— Exercise prompt —
Skip the pictures and repeat each line of the data exactly.

— Given entries —
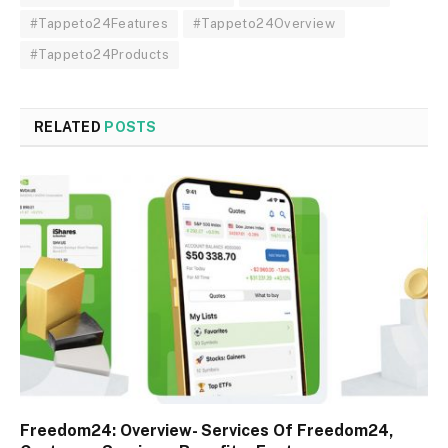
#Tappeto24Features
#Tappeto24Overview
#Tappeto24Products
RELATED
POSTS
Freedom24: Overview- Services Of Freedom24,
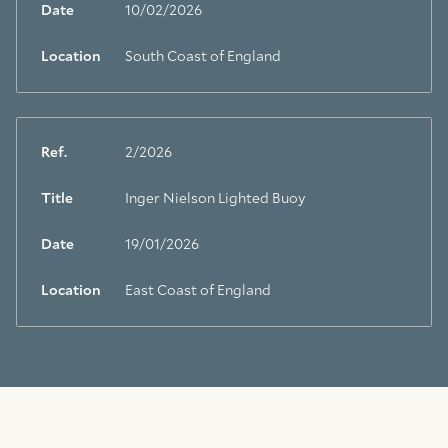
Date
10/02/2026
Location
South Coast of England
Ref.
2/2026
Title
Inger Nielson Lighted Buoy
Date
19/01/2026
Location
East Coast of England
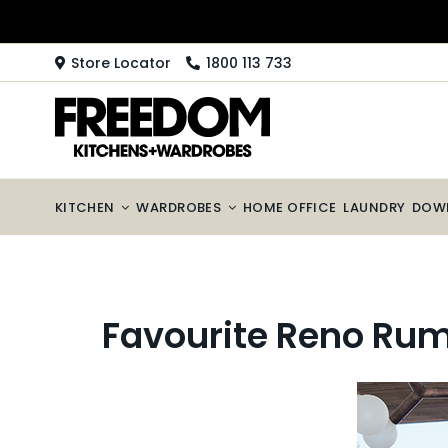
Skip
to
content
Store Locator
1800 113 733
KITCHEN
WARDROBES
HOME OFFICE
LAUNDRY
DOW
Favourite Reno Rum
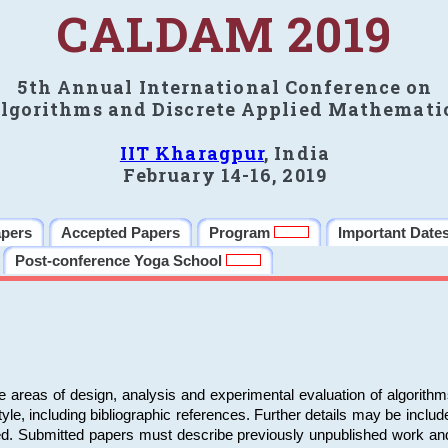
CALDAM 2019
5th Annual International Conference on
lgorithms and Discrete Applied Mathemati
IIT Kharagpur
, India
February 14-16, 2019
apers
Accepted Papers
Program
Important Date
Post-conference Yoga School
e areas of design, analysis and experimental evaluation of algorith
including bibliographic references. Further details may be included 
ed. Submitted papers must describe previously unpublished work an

— Exercise result —
#Tappeto24Features
#Tappeto24Overview
#Tappeto24Products
RELATED
POSTS
Freedom24: Overview- Services Of Freedom24,
Date
10/02/2026
Location
South Coast of England
Ref.
2/2026
Title
Inger Nielson Lighted Buoy
Date
19/01/2026
Location
East Coast of England
Skip
to
content
Store Locator
1800 113 733
KITCHEN
WARDROBES
HOME OFFICE
LAUNDRY
DOW
Favourite Reno Rum
CALDAM 2019
5th Annual International Conference on
lgorithms and Discrete Applied Mathemati
IIT Kharagpur
, India
February 14-16, 2019
apers
Accepted Papers
Program
Important Date
Post-conference Yoga School
e areas of design, analysis and experimental evaluation of algorith
including bibliographic references. Further details may be included 
ed. Submitted papers must describe previously unpublished work an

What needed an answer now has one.